From birds and bees to frogs, wolves and ants, it’s an enduring source of wonder that animals can count. This is not just a fancy trick – its importance for survival has been highlighted by a review in the journal Trends in Ecology and Evolution.
They may not be able to perform calculus, but animals’ adaptive ability to grasp quantities – “numerical competence” – gives them a survival benefit for crucial life skills including hunting, finding a mate, reproducing, and even getting home.
The pervasiveness of this phenomenon – often discovered accidentally as a by-product of other research – is what prompted Andreas Nieder, from the University of Tübingen, Germany, to turn the spotlight on its evolutionary purpose.
“Different groups of animals obviously developed this trait independently from other lineages and that strongly indicates that it has to be of adaptive value,” he says.
For honeybees (Apis mellifera), industrious critters that have shown a remarkable capacity for maths, remembering the number of landmarks they pass when searching for food helps them find their way back to the hive.
“The last common ancestor between honeybees and us primates lived about 600 million years ago,” says Nieder. “But still, they evolved numerical competence that, in many respects, is comparable to vertebrae numerical competence.”
Numerical competence, not necessarily precise, is defined as “the ability to estimate and process the number of objects and events”.
When frogs (Bombina orientalis) were given a choice between two meals, they couldn’t distinguish between those that had three or four larvae but would reliably choose the meal with six over three morsels.
This ability to choose the greater quantity of food is seen across the animal tree, from tortoises, dolphins and salamanders to monkeys, spiders, birds and molluscs.
Fish also display tendencies to assess quantity; for instance, a three-spine stickleback (Gasterosteus aculeatus) can assess how many of its fellow species are travelling in different directions and choose the biggest group for the most reliable decision on the best way to go.
To seek shelter from predators, mosquitofish (Gambusia holbrooki) can discriminate between different sized shoals to join the larger one.
Elks (Cervus elaphus) use a similar, but more refined, strategy to avoid wolves (Canis lupus) either by gathering in small herds that wolves rarely encounter, or in large herds to minimise the risk of becoming a victim if a wolf is on the prowl.
Wolves, for their part, hunt more successfully depending on how many are in their pack relative to the size of the prey – for elks and moose they only need about six to eight but for bison they need more like nine to 13 co-prowlers.
Animals can communicate in quantities as well.
Black-capped chickadees (Poecile atricapillus), for instance, increase the number of “dees” in their “chick-a-dee” warning call to communicate greater danger from a predator – two “dees” are used for a relatively harmless great grey owl while up to five are emitted to warn of a more nimble small pygmy owl.
Frogs communicate with their calls to attract females.

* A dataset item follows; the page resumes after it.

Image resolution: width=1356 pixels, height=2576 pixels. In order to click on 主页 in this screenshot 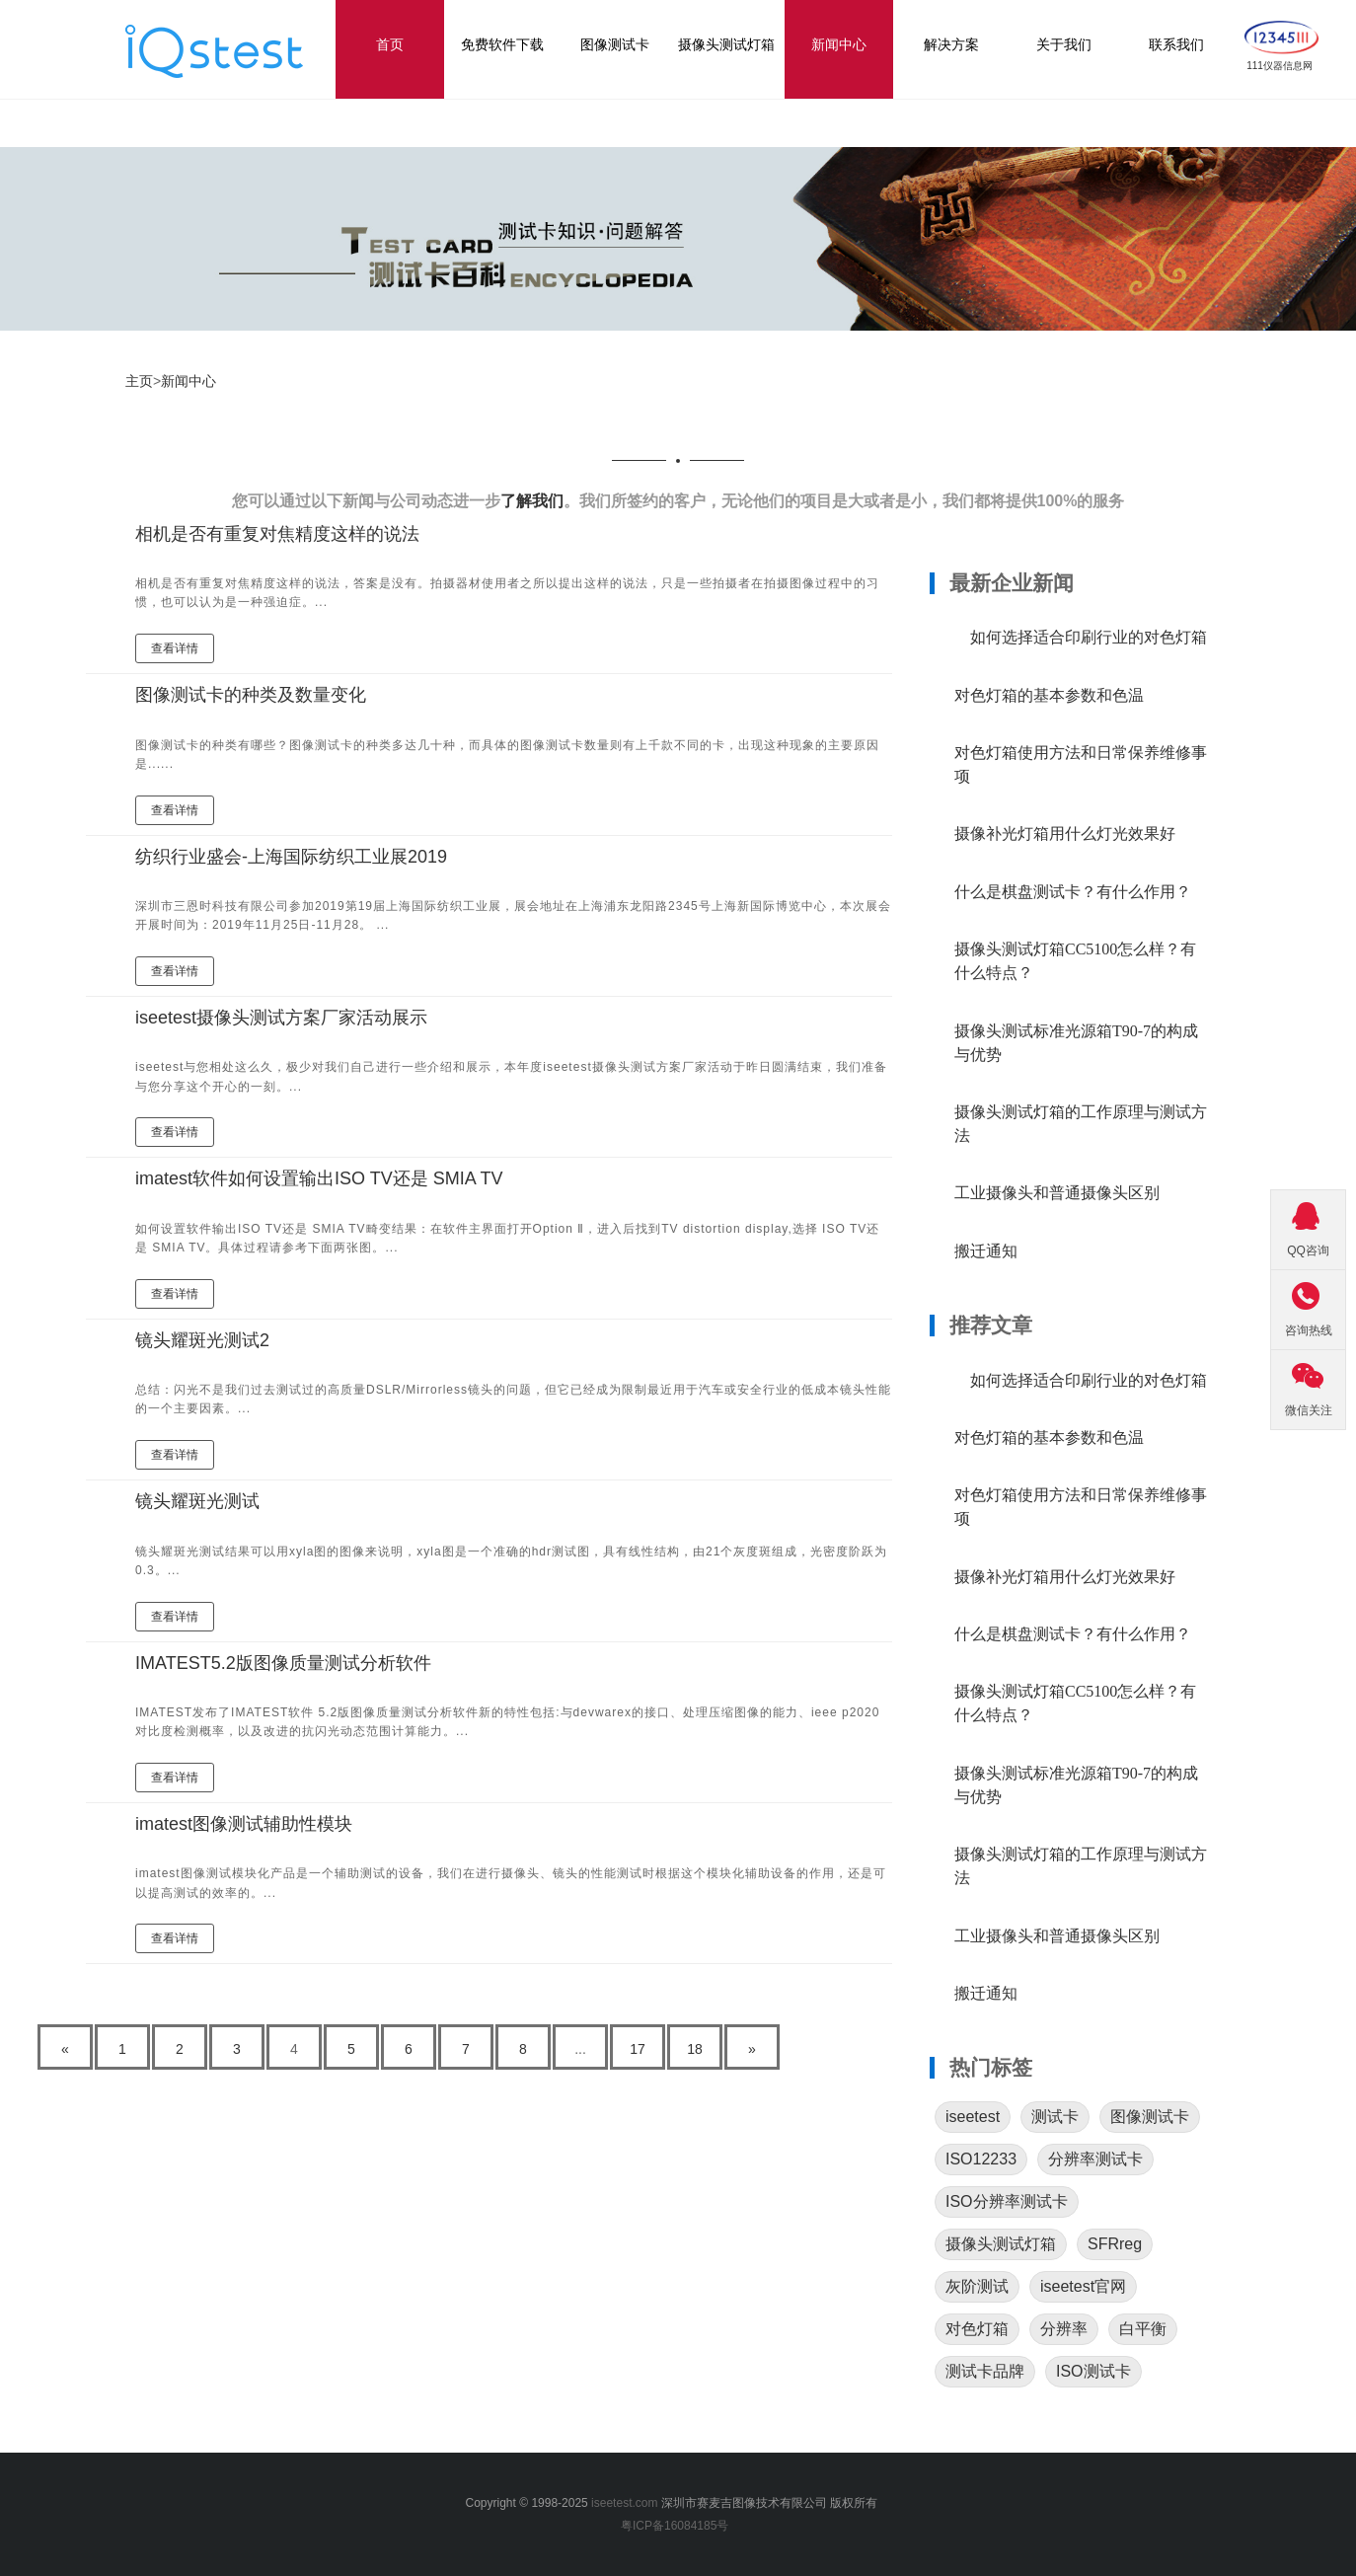 , I will do `click(139, 381)`.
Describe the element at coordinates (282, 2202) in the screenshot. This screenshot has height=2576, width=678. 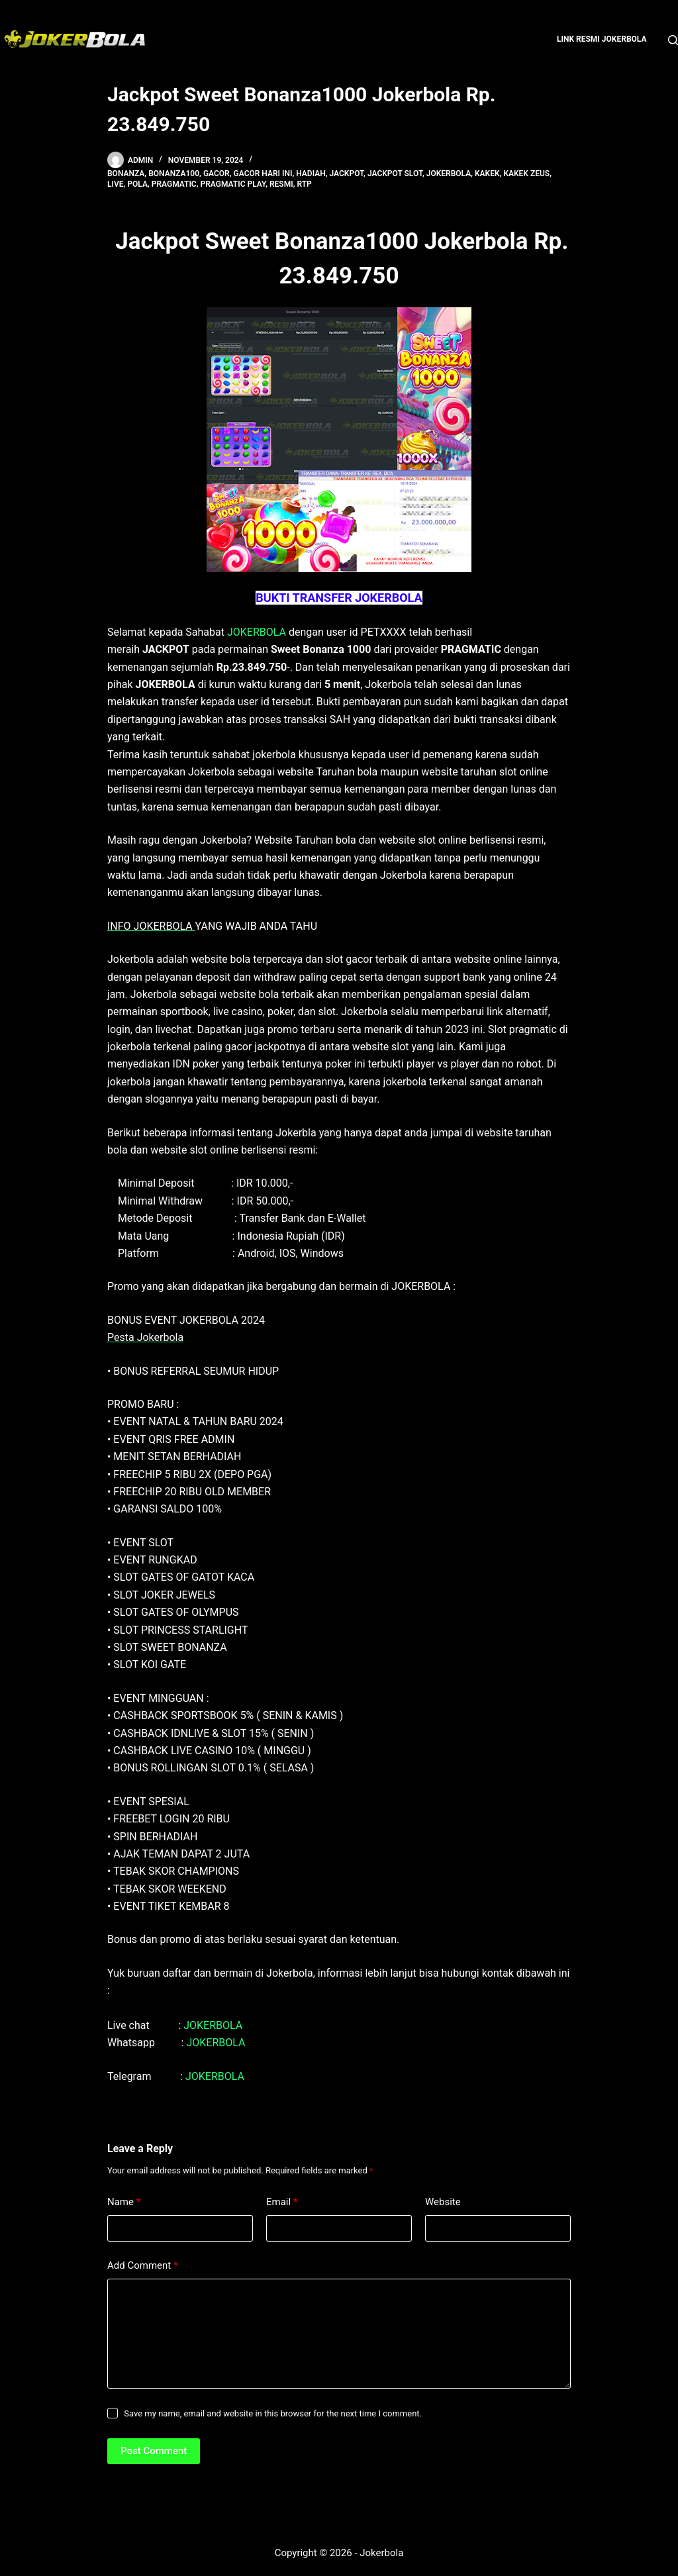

A horny male tungara frog (Physalaemus pustulosus) will call out with a “whine” then one or more “chucks”. Competitors will add from one to six more chucks to outdo them, as females go for the more complex calls.
Even mealworm beetles (Tenebrio molitor) have intense competition – these promiscuous males can sniff out how many females are around and go for the largest number to boost their chances. Then the time they spend keeping other males away depends on how many rivals they had come across.
Nieder put these and many more examples of numerical competence into a comprehensive framework, arguing for a more direct analysis and greater understanding of its adaptive value.